Furstenberg systems of certain sequences of superpolynomial growth
Andreu Ferré Moragues, Andreas Koutsogiannis
TL;DR
This work addresses the ergodic-modeling of sequences built from intermediate-growth iterates, notably $G(x)=x^{\log^c x}$ with $0<c<1/2$, by analyzing their Furstenberg systems. The authors develop strong exponential-sum estimates and multidimensional equidistribution results, enabling a complete Bernoulli classification for the Furstenberg systems of $a(n)=e(G(n))$ and $b(n)=e(\alpha\lfloor G(n)\rfloor)$ and deriving zero-entropy topological corollaries along with an $L^2$ von Neumann-type convergence for commuting transformations.
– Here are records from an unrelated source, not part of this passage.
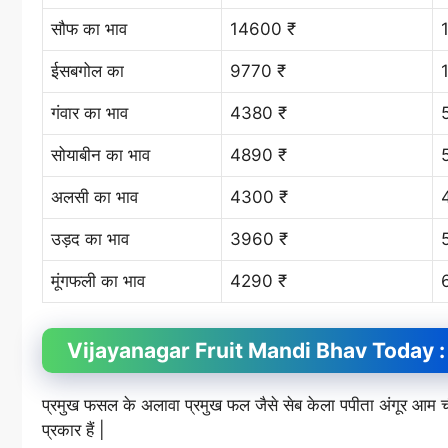
सौफ का भाव
14600 ₹
ईसबगोल का
9770 ₹
गंवार का भाव
4380 ₹
सोयाबीन का भाव
4890 ₹
अलसी का भाव
4300 ₹
उड़द का भाव
3960 ₹
मूंगफली का भाव
4290 ₹
Vijayanagar Fruit
Mandi Bhav
Today : 
प्रमुख फसल के अलावा प्रमुख फल जैसे सेब केला पपीता अंगूर आ
प्रकार हैं |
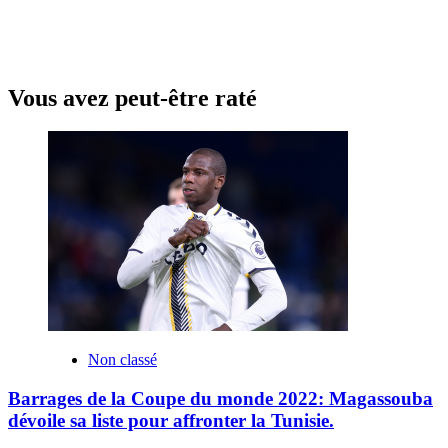
Vous avez peut-être raté
Non classé
Barrages de la Coupe du monde 2022: Magassouba
dévoile sa liste pour affronter la Tunisie.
The approach circumvents traditional van der Corput methods due to the intermediate growth rate and hinges on a delicate derivative analysis of linear combinations of $G$, yielding robust equidistribution on $\mathbb{T}^r$ and $X^r$. Collectively, the results illuminate the probabilistic structure of intermediate-growth sequences, broaden the applicability of Furstenberg-system modeling, and connect ergodic properties to questions in number theory and topological dynamics.
Abstract
We give examples of sequences defined by smooth functions of intermediate growth, and we study the Furstenberg systems that model their statistical behavior. In particular, we show that the systems are Bernoulli. We do so by studying exponential sums that reflect the strong equidistribution properties of said sequences. As a by-product of our approach, we also get some convergence results.